Browsing docs about Bayesian Inference using PyMC models, I frequently come across the word node, such as in the following examples, taken here or there:

Once you have defined the nodes that make up your model…

Notice that the stochastic pm.Binomial has been replaced with a deterministic node that simulates values using pm.rbinomial and the unknown parameters theta.

…is basically a mixture of Categorical nodes with Dirichlet Priors…

…the node should be specified as deterministic…

…you can basically set up anything you want on the nodes and refer to them.

Here, we will implement a general routine to draw samples from the observed nodes of a model.

Finally we will discuss a couple of other useful features: custom distributions and arbitrary deterministic nodes.

And so on…

Unfortunately, or by bad luck, I have never yet found a sentence that simply defines what is meant by node, in this kind of context.

Hence my question: how would you users define what a node is in the context of PyMC models?

Incidentally, has anyone in his readings come across an equivalent in French?

Under the hood, PyMC is constructing computational graphs (provided by PyTensor) that express the various calculations needed to do sampling, etc. In this graph, there are nodes that represent operations, nodes that represent data (e.g., observations), etc. The deep dive into how PyMC uses PyTensor can be found here. For prettier visualizations of the computational graphs, you can check out the d3viz functionality provided by PyTensor.

Hm. I suppose it would make more sense for the documentation examples you posted to be referring to graph depicted in the graphviz representation. Either way, nodes are more than just the visualization (the visualizations just visualize the underlying computational graph in one way or another). Maybe it helps to know that, for any PyMC model, you can ask for model.named_vars, model.observed_RVs, model.observed_RVs, and model.deterministics. Each gives a subset of what node might be referring to. @ricardoV94 might have a more detailed answer.

The use of the word “node” in the docs probably comes from the autodiff literature, not from statistics at all. I found these course notes from a French deep learning program that just use the word “nœud”, which i guess is correct from a graph-theoretical perspective but not really very illuminating. The french wikipedia entry for automatic differentiation also uses “nœud”.

Strictly speaking, “node” should refer to any vertex on the computational directed acyclic graph that represents your model, flowing from definition of variables to the final log-likelihood value. These can be variables, numbers, operations, or (in the case of pytensor) random variables. You can see some examples of the types of full computational graphs that PyMC generates for you automatically here – a “node” is just anything on that graph.
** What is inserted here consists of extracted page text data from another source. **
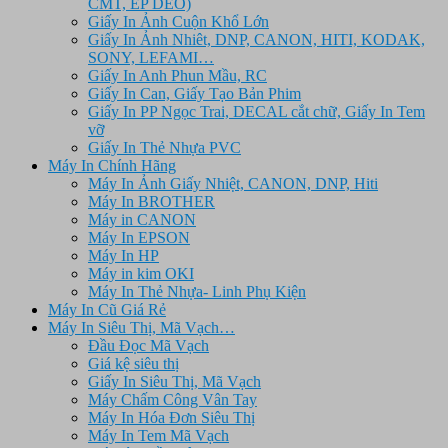
CMT, ÉP DẺO)
Giấy In Ảnh Cuộn Khổ Lớn
Giấy In Ảnh Nhiêt, DNP, CANON, HITI, KODAK,
SONY, LEFAMI…
Giấy In Anh Phun Mầu, RC
Giấy In Can, Giấy Tạo Bản Phim
Giấy In PP Ngọc Trai, DECAL cắt chữ, Giấy In Tem
vỡ
Giấy In Thẻ Nhựa PVC
Máy In Chính Hãng
Máy In Ảnh Giấy Nhiệt, CANON, DNP, Hiti
Máy In BROTHER
Máy in CANON
Máy In EPSON
Máy In HP
Máy in kim OKI
Máy In Thẻ Nhựa- Linh Phụ Kiện
Máy In Cũ Giá Rẻ
Máy In Siêu Thị, Mã Vạch…
Đầu Đọc Mã Vạch
Giá kệ siêu thị
Giấy In Siêu Thị, Mã Vạch
Máy Chấm Công Vân Tay
Máy In Hóa Đơn Siêu Thị
Máy In Tem Mã Vạch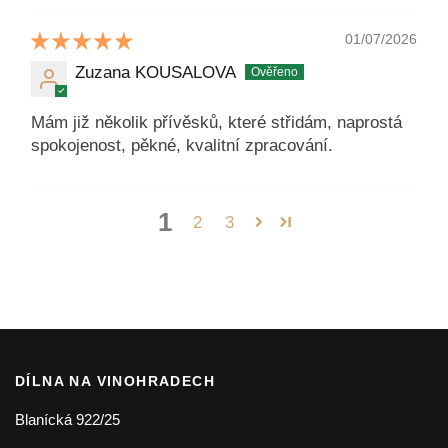
01/07/2026
Zuzana KOUSALOVA
Mám již několik přívěsků, které střidám, naprostá
spokojenost, pěkné, kvalitní zpracování.
1
2
3
DÍLNA NA VINOHRADECH
Blanícká 922/25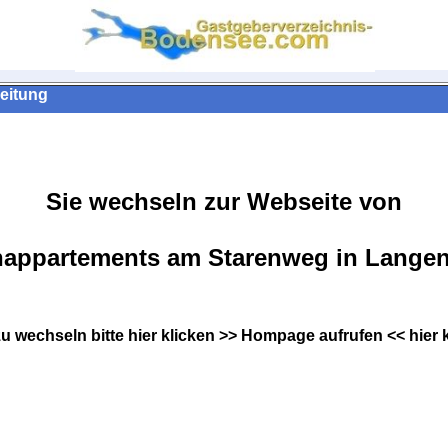
eitung
Sie wechseln zur Webseite von
nappartements am Starenweg in Lange
zu wechseln bitte hier klicken >> Hompage aufrufen << hier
Practically speaking, I think you could just find-replace “node” with “variable” in the examples you posted from the docs. It wouldn’t be perfect (“deterministic variable” seems like an oxymoron) but at least IMO it makes more intuitive sense.

Well, thanks to all, but it still seems a little weird to me - but maybe I’m being too picky - that the word “node” isn’t more precisely defined.

Fox example, some quotes come from PyMC Documentation where
the word “node” is used many times.

Another one come from PyMC3 Doc. This one, as an example, corresponds to the quote: Here, we will implement a general routine to draw samples from the observed nodes of a model.

So, suppose someone reads in some doc: from the observed nodes of a model, what comes spontaneously to his mind, regarding nodes?

And if someone, next to him, then asks him: "what does the guy mean by observed nodes"?, what could be his answer? Maybe something like: “oh, he just wants to talk about…”? (about what?)

Well, I fully understand that these kinds of questions are not essential and I wouldn’t want to bother you with that; it’s just that I’ve come across this term quite often, and I would have appreciated knowing exactly what people are talking about. That’s all…

I think part of the issue is that terms like “variable”, “parameter”, and “random variable” are often used/useful, but you can’t use any of them universally. For example, it’s a bit odd to talk about “observed parameters”. But “observed variable” is ok. The “problem” is that, behind the scenes, PyMC doesn’t really care too much about the differences between these distinct concepts. Whether a node is observed or not is important, but otherwise can be “the same kind of thing” computationally.

The term “node” comes from the graphical models literature, whereby graphs are composed of nodes connected by edges. We use it as a general term that would include observed and unobserved random variables, deterministics, or factor potentials in the model DAG.

If you feel so inclined, please create an issue to have it added to the glossary, along with anything else you find that seems poorly-(or un-) defined.

Thank you for entering the discussion, because this term is indeed widely used in your document PyMC Documentation which I quoted above.

I think I know have a sufficiently clear explanation, with all the remarks provided, on this term node, which remained previously so ambiguous for me…

And finally, I thank you for your advice, but I don’t know how to create a issue; I still don’t feel very comfortable with the features of discourse.pymc.io.

Note that this pymc3-testing url hosts docs generated from a fork that is years outdated and is completely independent of the PyMC project (like all forks). I’d recommend reading the official docs, discourse and up to date blogs, not the content there.